[Task]
Each line of the records below that holds "stop" should be copied out.

Document understanding data
* * * * * * *
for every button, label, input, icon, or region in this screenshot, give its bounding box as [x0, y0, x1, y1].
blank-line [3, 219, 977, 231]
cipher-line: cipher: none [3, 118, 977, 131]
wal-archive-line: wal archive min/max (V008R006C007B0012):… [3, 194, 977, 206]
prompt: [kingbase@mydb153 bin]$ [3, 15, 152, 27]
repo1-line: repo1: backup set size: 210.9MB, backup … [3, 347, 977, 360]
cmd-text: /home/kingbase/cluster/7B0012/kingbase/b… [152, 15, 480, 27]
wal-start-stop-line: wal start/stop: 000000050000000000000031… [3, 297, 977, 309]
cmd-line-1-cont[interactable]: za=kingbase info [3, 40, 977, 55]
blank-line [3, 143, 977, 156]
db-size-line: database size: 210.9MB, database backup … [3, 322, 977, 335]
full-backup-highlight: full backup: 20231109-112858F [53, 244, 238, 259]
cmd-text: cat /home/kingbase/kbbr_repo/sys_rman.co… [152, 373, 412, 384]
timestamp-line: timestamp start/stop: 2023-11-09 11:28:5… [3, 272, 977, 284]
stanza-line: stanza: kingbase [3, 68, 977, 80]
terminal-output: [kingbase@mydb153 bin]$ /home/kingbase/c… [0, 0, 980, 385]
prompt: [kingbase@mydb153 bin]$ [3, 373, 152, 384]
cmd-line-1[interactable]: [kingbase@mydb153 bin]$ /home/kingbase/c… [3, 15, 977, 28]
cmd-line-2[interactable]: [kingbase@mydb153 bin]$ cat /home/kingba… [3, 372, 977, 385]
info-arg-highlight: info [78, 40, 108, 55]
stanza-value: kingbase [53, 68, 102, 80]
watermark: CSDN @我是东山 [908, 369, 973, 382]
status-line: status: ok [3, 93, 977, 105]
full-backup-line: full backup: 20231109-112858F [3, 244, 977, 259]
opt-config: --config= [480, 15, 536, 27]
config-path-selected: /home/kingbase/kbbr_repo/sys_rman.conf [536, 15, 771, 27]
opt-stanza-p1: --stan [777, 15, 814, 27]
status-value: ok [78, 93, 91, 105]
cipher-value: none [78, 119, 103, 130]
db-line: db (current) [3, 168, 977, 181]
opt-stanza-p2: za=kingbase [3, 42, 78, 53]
* * * * * * *
[Result]
wal-start-stop-line: wal start/stop: 000000050000000000000031… [3, 297, 977, 309]
timestamp-line: timestamp start/stop: 2023-11-09 11:28:5… [3, 272, 977, 284]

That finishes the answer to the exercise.